If you add $1,400 to $600, you get $2,000. And that number is critically important to the politicians – because they promised everyone, especially the people in Georgia, that they would hand out $2,000 checks to just about everybody.
And people clamor for their government checks. And the government is promising more than just $2,000 checks. Some in the government want to give monthly checks to families with children. Others want to forgive all student loan debt.
The people, perhaps, can be heard saying, “Give us food.”
But we need to be careful and understand that salvation does not come, ultimately, from the government.
One line of political thought is that humans are inherently good, and if we work hard enough together and put the right systems in place, we can create a utopia with minimal suffering and equitable outcomes for every person. Everyone will have enough, and everyone will be happy.
This, of course, is different from the biblical picture of humanity. We are sinful people. And, through our selfishness and our lust for power, we eventually will destroy any human system we might dream up.
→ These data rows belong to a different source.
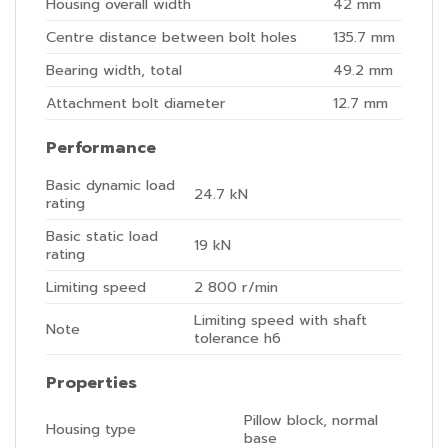
Housing overall width
42
mm
Centre distance between bolt holes
135.7
mm
Bearing width, total
49.2
mm
Attachment bolt diameter
12.7
mm
Performance
Basic dynamic load
24.7
kN
rating
Basic static load
19
kN
rating
Limiting speed
2 800
r/min
Limiting speed with shaft
Note
tolerance h6
Properties
Pillow block, normal
Housing type
base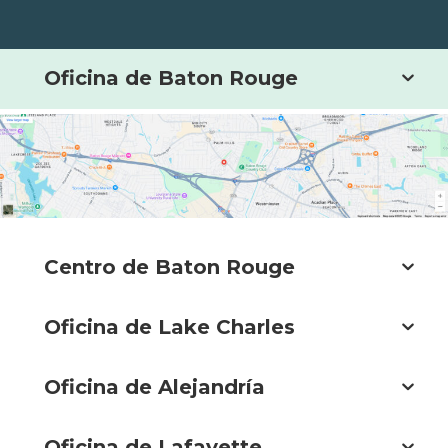
Oficina de Baton Rouge
Centro de Baton Rouge
Oficina de Lake Charles
Oficina de Alejandría
Oficina de Lafayette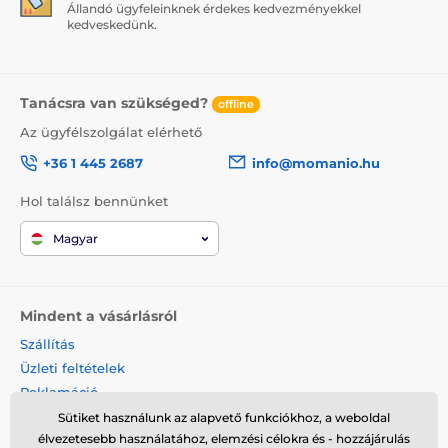
Állandó ügyfeleinknek érdekes kedvezményekkel
kedveskedünk.
Tanácsra van szükséged?
offline
Az ügyfélszolgálat elérhető
+36 1 445 2687
info@momanio.hu
Hol találsz bennünket
Magyar
Mindent a vásárlásról
Szállítás
Üzleti feltételek
Reklamáció
Termék visszaküldése
Sütiket használunk az alapvető funkciókhoz, a weboldal
élvezetesebb használatához, elemzési célokra és - hozzájárulás
Termék cseréje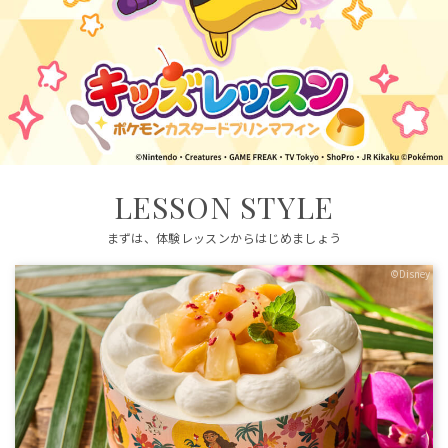
LESSON STYLE
まずは、体験レッスンからはじめましょう
©Disney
The only answer is Christ, who grants eternal life and a changed heart. Any human system, like the government, is likely to take as much (or more) than it actually gives – as we see in the famine-relief program of Egypt.
And the more we look to these human systems, the more likely we are to find ourselves enslaved to the system we thought would be our savior. It would have been better for the people to have looked toward that peculiar family of shepherds out in the land of Goshen.
It was from that family that God brought the Savior.